1er-28 août 2007

Irak. Crise politique et poursuite des violences

Le 1er, les six ministres du Front de la concorde nationale, la principale formation politique sunnite du pays, quittent le gouvernement d'union nationale de Nouri Al-Maliki, insatisfaits des réponses apportées à leurs revendications. En avril, cinq ministres représentant le mouvement chiite de l'imam Moqtada Al-Sadr avaient déjà démissionné.

Le 6, cinq ministres de la Liste nationale irakienne, formation laïque dirigée par l'ancien Premier ministre Iyad Allaoui, annoncent la suspension de leur participation au gouvernement.

Les 8 et 9, Nouri Al-Maliki effectue une visite en Iran, dont les autorités l'assurent de leur soutien et affirment que « l'avenir de la région » dépend de la résolution de la crise irakienne et que « la sécurité et la stabilité en Irak » sont subordonnées au retrait des troupes américaines du pays.

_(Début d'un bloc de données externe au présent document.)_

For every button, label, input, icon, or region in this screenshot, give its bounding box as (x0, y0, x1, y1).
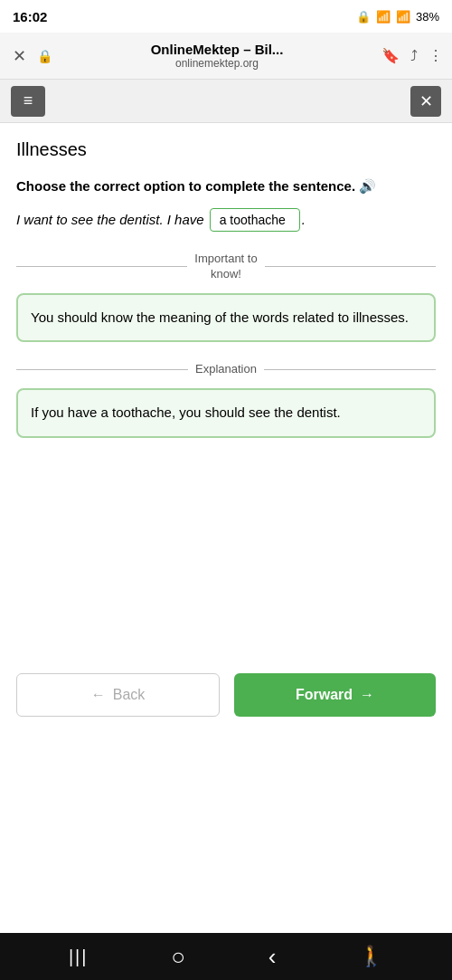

Le 11 et le 20, les gouverneurs chiites de deux provinces du sud du pays, membres du Conseil suprême islamique en Irak (C.S.I.I., ex-Conseil suprême de la révolution islamique en Irak), sont tués dans des attentats à la bombe.

Le 14, quatre attentats au camion piégé provoquent la mort d'au moins quatre cents personnes dans deux villages du nord du pays, principalement peuplés de Yézidi, une minorité de langue kurde et de religion préislamique. Il s'agit de la plus meurtrière série d'attentats en Irak depuis le début de l'intervention américaine en mars 2003.

Le 16, Nouri Al-Maliki annonce la formation d'un nouveau gouvernement. Celui-ci est composé de membres de Dawaa, le parti du Premier ministre, du C.S.I.I., qui constitue la principale formation chiite, et des deux grands partis kurdes, le Parti démocratique du Kurdistan d'Irak et l'Union patriotique du Kurdistan d'Irak. Les États-Unis critiquent l'absence des sunnites au gouvernement, voyant là une entrave à la poursuite de l'objectif de réconciliation nationale.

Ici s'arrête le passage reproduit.